Ordenszeichen Johannisloge Zum FüllhornZum Füllhorn

Der Weg zu uns

Häufige Fragen

Antworten auf die Fragen, die uns auf dem Weg in die Freimaurerei am häufigsten begegnen.

Ist die Freimaurerei eine politische Vereinigung?

Nein. In der Loge haben Parteipolitik und tagespolitischer Streit keinen Platz. Bei uns sitzen Männer unterschiedlichster politischer Überzeugung Seite an Seite — gerade das ist Teil unseres Wesens. Was uns verbindet, liegt tiefer als jede politische Frage: das Bemühen um Menschlichkeit, Toleranz und die Arbeit an sich selbst. Verantwortung für das Gemeinwesen nehmen wir ernst, aber als freie Männer tut das jeder auf seine Weise.

Welche Rolle spielt der Glaube?

Eine wesentliche. Der Glaube an Gott ist bei uns Voraussetzung — er muss am Anfang nicht gefestigt sein, aber die Offenheit dafür gehört zum Weg. Was das genau bedeutet, lesen Sie auf unserer Seite zu den Voraussetzungen.

Können auch Frauen Mitglied werden?

Unsere Johannisloge ist eine Männerloge — das ist alte freimaurerische Tradition, keine Wertung. Für Frauen, die einen vergleichbaren Weg suchen, gibt es eigenständige Frauenlogen. Gern nennen wir Ihnen auf Anfrage einen Kontakt.

Müssen Freimaurer etwas geheim halten?

Was nach außen wie ein Geheimnis wirkt, ist in Wahrheit etwas anderes: Manche Erfahrungen lassen sich nicht erklären, sondern nur erleben.
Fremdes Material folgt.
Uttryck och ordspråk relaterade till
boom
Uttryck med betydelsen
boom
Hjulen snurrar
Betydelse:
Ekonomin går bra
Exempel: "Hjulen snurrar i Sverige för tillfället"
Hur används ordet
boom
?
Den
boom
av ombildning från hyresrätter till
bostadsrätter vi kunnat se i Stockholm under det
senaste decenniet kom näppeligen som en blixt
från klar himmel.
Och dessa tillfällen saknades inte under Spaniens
Über unsere Geschichte, unsere Werte und unser Wirken sprechen wir offen — diese Website ist der beste Beweis. Vertraulich bleibt allein, was die Brüder einander persönlich anvertrauen, und der innere Erlebnisraum unserer Arbeit. Beides ist eine Frage des Anstands, nicht der Verschwörung.

Wie viel Zeit muss ich mitbringen?

In der Anfangszeit hält sich der Aufwand in überschaubaren Grenzen: Unsere Zusammenkünfte finden an festen Abenden im Monat statt — für den Beginn genügt ein bis zweimal im Monat. Wichtiger als die Häufigkeit ist die Ernsthaftigkeit: Die Loge lebt von verlässlicher Teilnahme, nicht vom gelegentlichen Vorbeischauen. Wer tiefer in die Freimaurerei hineinwächst, findet mit der Zeit so viel Raum für sein Engagement, wie er sich wünscht — doch das ergibt sich von selbst und drängt niemanden.
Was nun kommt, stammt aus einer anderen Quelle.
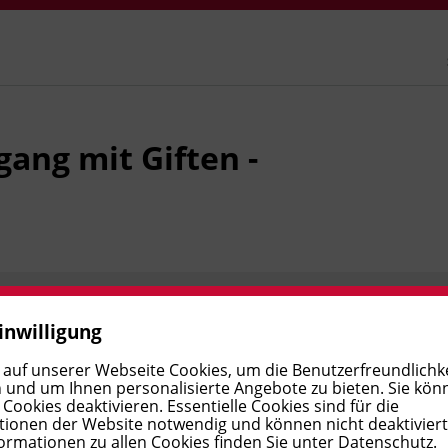
ang mit Giften -
inwilligung
Preis:
€ 244,00
Verfügbar
 auf unserer Webseite Cookies, um die Benutzerfreundlichke
 und um Ihnen personalisierte Angebote zu bieten. Sie kön
ookies deaktivieren. Essentielle Cookies sind für die
ionen der Website notwendig und können nicht deaktivier
Preis:
€ 288,00
Verfügbar
ormationen zu allen Cookies finden Sie unter
Datenschutz
.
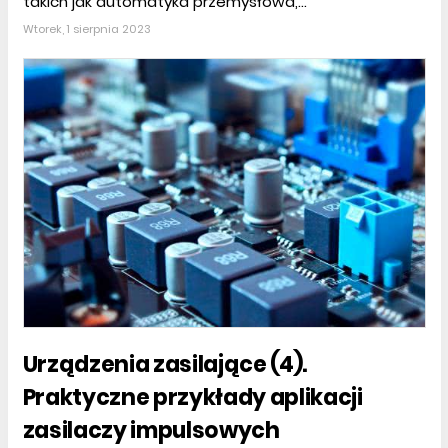
takich jak automatyka przemysłowa,...
Wtorek, 1 sierpnia 2023
Urządzenia zasilające (4).
Praktyczne przykłady aplikacji
zasilaczy impulsowych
Ist die Freimaurerei eine Sekte?

Nein, und das aus gutem Grund. Eine Sekte bindet, fordert Unterwerfung und macht abhängig. Die Freimaurerei tut das genaue Gegenteil: Sie setzt den freien, selbstverantwortlichen Mann voraus und will ihn nicht vereinnahmen, sondern in seiner eigenen Entwicklung bestärken. Jeder Bruder bleibt jederzeit Herr seiner Entscheidungen — auch der, wieder zu gehen.

Kann man wieder austreten?

Ja, jederzeit und ohne Nachteil. Eine Mitgliedschaft bei uns beruht auf Freiwilligkeit, von der ersten Begegnung bis zu jedem späteren Tag. Wer feststellt, dass dies nicht sein Weg ist, geht in gutem Einvernehmen.